_Task to carry out_. Every line below should be repeated exactly as written.

_Exercise input_.
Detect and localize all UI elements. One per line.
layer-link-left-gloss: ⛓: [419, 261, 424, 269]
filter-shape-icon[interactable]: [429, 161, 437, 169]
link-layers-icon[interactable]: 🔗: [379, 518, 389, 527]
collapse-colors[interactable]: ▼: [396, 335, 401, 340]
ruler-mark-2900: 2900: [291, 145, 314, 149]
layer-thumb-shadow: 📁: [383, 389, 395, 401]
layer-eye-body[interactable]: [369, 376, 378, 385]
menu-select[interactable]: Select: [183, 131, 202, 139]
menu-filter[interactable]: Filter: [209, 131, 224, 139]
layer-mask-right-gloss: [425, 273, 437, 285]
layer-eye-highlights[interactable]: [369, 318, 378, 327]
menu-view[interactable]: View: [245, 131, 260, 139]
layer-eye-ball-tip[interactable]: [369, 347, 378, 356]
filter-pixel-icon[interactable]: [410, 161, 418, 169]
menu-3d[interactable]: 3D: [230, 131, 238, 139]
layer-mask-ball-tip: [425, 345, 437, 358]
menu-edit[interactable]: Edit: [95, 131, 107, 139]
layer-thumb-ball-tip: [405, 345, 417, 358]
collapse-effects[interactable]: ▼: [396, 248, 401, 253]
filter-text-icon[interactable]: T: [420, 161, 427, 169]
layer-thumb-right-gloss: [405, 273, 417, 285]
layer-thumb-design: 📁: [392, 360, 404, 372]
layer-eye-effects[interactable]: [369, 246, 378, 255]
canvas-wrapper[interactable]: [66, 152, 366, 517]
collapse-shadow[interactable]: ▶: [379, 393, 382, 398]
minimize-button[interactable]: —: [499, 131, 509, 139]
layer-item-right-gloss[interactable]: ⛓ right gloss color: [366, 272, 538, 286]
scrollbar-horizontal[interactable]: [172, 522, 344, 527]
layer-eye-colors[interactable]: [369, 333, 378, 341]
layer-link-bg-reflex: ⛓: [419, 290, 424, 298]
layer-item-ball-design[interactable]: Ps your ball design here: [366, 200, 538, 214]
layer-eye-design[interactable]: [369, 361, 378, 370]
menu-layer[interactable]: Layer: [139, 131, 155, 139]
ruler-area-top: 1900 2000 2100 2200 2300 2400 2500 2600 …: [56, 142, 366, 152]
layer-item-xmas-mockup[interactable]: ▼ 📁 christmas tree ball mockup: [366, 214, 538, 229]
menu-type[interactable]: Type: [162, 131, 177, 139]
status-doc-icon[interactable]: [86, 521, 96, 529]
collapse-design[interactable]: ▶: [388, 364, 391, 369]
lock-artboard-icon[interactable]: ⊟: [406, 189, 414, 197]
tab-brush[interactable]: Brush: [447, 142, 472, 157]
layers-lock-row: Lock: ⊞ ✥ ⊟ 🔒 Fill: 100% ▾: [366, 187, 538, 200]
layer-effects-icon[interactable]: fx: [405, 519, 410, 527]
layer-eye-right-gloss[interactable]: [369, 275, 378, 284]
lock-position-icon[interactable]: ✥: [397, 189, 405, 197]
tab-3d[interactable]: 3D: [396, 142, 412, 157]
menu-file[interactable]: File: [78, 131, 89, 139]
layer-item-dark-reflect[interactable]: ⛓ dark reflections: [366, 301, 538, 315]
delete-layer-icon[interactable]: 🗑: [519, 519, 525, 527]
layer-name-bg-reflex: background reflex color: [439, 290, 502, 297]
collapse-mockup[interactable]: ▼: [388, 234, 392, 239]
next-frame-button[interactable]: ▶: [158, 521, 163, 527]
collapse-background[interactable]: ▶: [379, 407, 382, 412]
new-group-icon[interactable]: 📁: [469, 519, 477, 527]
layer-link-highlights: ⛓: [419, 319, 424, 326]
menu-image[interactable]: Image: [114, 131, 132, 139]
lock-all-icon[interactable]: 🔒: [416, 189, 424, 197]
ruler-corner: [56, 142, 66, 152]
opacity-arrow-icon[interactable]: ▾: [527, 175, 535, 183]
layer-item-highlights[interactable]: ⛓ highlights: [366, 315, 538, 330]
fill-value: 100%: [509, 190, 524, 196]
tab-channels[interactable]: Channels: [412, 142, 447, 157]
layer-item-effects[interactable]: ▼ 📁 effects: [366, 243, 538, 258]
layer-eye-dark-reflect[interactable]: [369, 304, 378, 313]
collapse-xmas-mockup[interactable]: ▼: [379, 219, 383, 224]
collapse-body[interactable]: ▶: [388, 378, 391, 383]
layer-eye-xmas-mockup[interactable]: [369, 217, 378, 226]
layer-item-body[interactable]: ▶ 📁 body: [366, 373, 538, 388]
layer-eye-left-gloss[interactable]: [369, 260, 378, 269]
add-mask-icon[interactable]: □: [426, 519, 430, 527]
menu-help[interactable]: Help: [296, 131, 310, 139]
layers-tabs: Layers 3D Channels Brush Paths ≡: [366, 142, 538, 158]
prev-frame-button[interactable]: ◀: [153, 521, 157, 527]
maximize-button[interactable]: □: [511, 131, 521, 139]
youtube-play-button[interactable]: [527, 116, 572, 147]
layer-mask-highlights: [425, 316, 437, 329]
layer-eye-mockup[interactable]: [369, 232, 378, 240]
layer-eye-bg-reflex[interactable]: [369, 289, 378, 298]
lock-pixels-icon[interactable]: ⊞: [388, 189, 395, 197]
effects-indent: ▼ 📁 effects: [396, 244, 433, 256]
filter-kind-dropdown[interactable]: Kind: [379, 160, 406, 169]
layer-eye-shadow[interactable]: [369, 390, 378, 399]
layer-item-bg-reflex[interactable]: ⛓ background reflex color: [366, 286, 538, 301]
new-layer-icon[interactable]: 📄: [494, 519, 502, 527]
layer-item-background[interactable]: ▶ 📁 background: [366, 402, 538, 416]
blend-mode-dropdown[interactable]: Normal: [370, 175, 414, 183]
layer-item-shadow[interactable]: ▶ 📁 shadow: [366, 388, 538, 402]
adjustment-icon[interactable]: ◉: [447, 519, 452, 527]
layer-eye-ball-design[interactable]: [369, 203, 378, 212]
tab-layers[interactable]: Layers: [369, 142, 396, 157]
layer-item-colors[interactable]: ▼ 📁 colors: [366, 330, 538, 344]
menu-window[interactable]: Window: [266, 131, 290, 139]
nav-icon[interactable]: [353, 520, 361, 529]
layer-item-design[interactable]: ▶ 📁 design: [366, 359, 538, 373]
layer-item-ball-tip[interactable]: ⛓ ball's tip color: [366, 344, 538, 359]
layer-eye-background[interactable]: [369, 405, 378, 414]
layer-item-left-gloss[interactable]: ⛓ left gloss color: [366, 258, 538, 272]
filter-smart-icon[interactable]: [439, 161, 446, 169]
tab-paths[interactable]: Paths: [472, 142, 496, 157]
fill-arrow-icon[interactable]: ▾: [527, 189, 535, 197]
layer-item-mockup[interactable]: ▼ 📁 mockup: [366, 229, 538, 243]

_Answer space_.
Detect and localize all UI elements. One per line.
layer-link-left-gloss: ⛓: [419, 261, 424, 269]
filter-shape-icon[interactable]: [429, 161, 437, 169]
link-layers-icon[interactable]: 🔗: [379, 518, 389, 527]
collapse-colors[interactable]: ▼: [396, 335, 401, 340]
ruler-mark-2900: 2900: [291, 145, 314, 149]
layer-thumb-shadow: 📁: [383, 389, 395, 401]
layer-eye-body[interactable]: [369, 376, 378, 385]
menu-select[interactable]: Select: [183, 131, 202, 139]
menu-filter[interactable]: Filter: [209, 131, 224, 139]
layer-mask-right-gloss: [425, 273, 437, 285]
layer-eye-highlights[interactable]: [369, 318, 378, 327]
menu-view[interactable]: View: [245, 131, 260, 139]
layer-eye-ball-tip[interactable]: [369, 347, 378, 356]
filter-pixel-icon[interactable]: [410, 161, 418, 169]
menu-3d[interactable]: 3D: [230, 131, 238, 139]
layer-mask-ball-tip: [425, 345, 437, 358]
menu-edit[interactable]: Edit: [95, 131, 107, 139]
layer-thumb-ball-tip: [405, 345, 417, 358]
collapse-effects[interactable]: ▼: [396, 248, 401, 253]
filter-text-icon[interactable]: T: [420, 161, 427, 169]
layer-thumb-right-gloss: [405, 273, 417, 285]
layer-thumb-design: 📁: [392, 360, 404, 372]
layer-eye-effects[interactable]: [369, 246, 378, 255]
canvas-wrapper[interactable]: [66, 152, 366, 517]
collapse-shadow[interactable]: ▶: [379, 393, 382, 398]
minimize-button[interactable]: —: [499, 131, 509, 139]
layer-item-right-gloss[interactable]: ⛓ right gloss color: [366, 272, 538, 286]
scrollbar-horizontal[interactable]: [172, 522, 344, 527]
layer-eye-colors[interactable]: [369, 333, 378, 341]
layer-link-bg-reflex: ⛓: [419, 290, 424, 298]
layer-item-ball-design[interactable]: Ps your ball design here: [366, 200, 538, 214]
layer-eye-design[interactable]: [369, 361, 378, 370]
menu-layer[interactable]: Layer: [139, 131, 155, 139]
ruler-area-top: 1900 2000 2100 2200 2300 2400 2500 2600 …: [56, 142, 366, 152]
layer-item-xmas-mockup[interactable]: ▼ 📁 christmas tree ball mockup: [366, 214, 538, 229]
menu-type[interactable]: Type: [162, 131, 177, 139]
status-doc-icon[interactable]: [86, 521, 96, 529]
collapse-design[interactable]: ▶: [388, 364, 391, 369]
lock-artboard-icon[interactable]: ⊟: [406, 189, 414, 197]
tab-brush[interactable]: Brush: [447, 142, 472, 157]
layers-lock-row: Lock: ⊞ ✥ ⊟ 🔒 Fill: 100% ▾: [366, 187, 538, 200]
layer-effects-icon[interactable]: fx: [405, 519, 410, 527]
layer-eye-right-gloss[interactable]: [369, 275, 378, 284]
lock-position-icon[interactable]: ✥: [397, 189, 405, 197]
tab-3d[interactable]: 3D: [396, 142, 412, 157]
menu-file[interactable]: File: [78, 131, 89, 139]
layer-item-dark-reflect[interactable]: ⛓ dark reflections: [366, 301, 538, 315]
delete-layer-icon[interactable]: 🗑: [519, 519, 525, 527]
layer-name-bg-reflex: background reflex color: [439, 290, 502, 297]
collapse-mockup[interactable]: ▼: [388, 234, 392, 239]
next-frame-button[interactable]: ▶: [158, 521, 163, 527]
collapse-background[interactable]: ▶: [379, 407, 382, 412]
new-group-icon[interactable]: 📁: [469, 519, 477, 527]
layer-link-highlights: ⛓: [419, 319, 424, 326]
menu-image[interactable]: Image: [114, 131, 132, 139]
lock-all-icon[interactable]: 🔒: [416, 189, 424, 197]
ruler-corner: [56, 142, 66, 152]
opacity-arrow-icon[interactable]: ▾: [527, 175, 535, 183]
layer-item-highlights[interactable]: ⛓ highlights: [366, 315, 538, 330]
fill-value: 100%: [509, 190, 524, 196]
tab-channels[interactable]: Channels: [412, 142, 447, 157]
layer-item-effects[interactable]: ▼ 📁 effects: [366, 243, 538, 258]
layer-eye-dark-reflect[interactable]: [369, 304, 378, 313]
collapse-xmas-mockup[interactable]: ▼: [379, 219, 383, 224]
collapse-body[interactable]: ▶: [388, 378, 391, 383]
layer-eye-xmas-mockup[interactable]: [369, 217, 378, 226]
layer-item-body[interactable]: ▶ 📁 body: [366, 373, 538, 388]
layer-eye-left-gloss[interactable]: [369, 260, 378, 269]
add-mask-icon[interactable]: □: [426, 519, 430, 527]
menu-help[interactable]: Help: [296, 131, 310, 139]
layers-tabs: Layers 3D Channels Brush Paths ≡: [366, 142, 538, 158]
prev-frame-button[interactable]: ◀: [153, 521, 157, 527]
maximize-button[interactable]: □: [511, 131, 521, 139]
youtube-play-button[interactable]: [527, 116, 572, 147]
layer-mask-highlights: [425, 316, 437, 329]
layer-eye-mockup[interactable]: [369, 232, 378, 240]
layer-eye-bg-reflex[interactable]: [369, 289, 378, 298]
lock-pixels-icon[interactable]: ⊞: [388, 189, 395, 197]
effects-indent: ▼ 📁 effects: [396, 244, 433, 256]
filter-kind-dropdown[interactable]: Kind: [379, 160, 406, 169]
layer-eye-shadow[interactable]: [369, 390, 378, 399]
layer-item-bg-reflex[interactable]: ⛓ background reflex color: [366, 286, 538, 301]
new-layer-icon[interactable]: 📄: [494, 519, 502, 527]
layer-item-background[interactable]: ▶ 📁 background: [366, 402, 538, 416]
blend-mode-dropdown[interactable]: Normal: [370, 175, 414, 183]
layer-item-shadow[interactable]: ▶ 📁 shadow: [366, 388, 538, 402]
adjustment-icon[interactable]: ◉: [447, 519, 452, 527]
layer-eye-ball-design[interactable]: [369, 203, 378, 212]
tab-layers[interactable]: Layers: [369, 142, 396, 157]
layer-item-colors[interactable]: ▼ 📁 colors: [366, 330, 538, 344]
menu-window[interactable]: Window: [266, 131, 290, 139]
nav-icon[interactable]: [353, 520, 361, 529]
layer-item-design[interactable]: ▶ 📁 design: [366, 359, 538, 373]
layer-item-ball-tip[interactable]: ⛓ ball's tip color: [366, 344, 538, 359]
layer-eye-background[interactable]: [369, 405, 378, 414]
layer-item-left-gloss[interactable]: ⛓ left gloss color: [366, 258, 538, 272]
filter-smart-icon[interactable]: [439, 161, 446, 169]
tab-paths[interactable]: Paths: [472, 142, 496, 157]
fill-arrow-icon[interactable]: ▾: [527, 189, 535, 197]
layer-item-mockup[interactable]: ▼ 📁 mockup: [366, 229, 538, 243]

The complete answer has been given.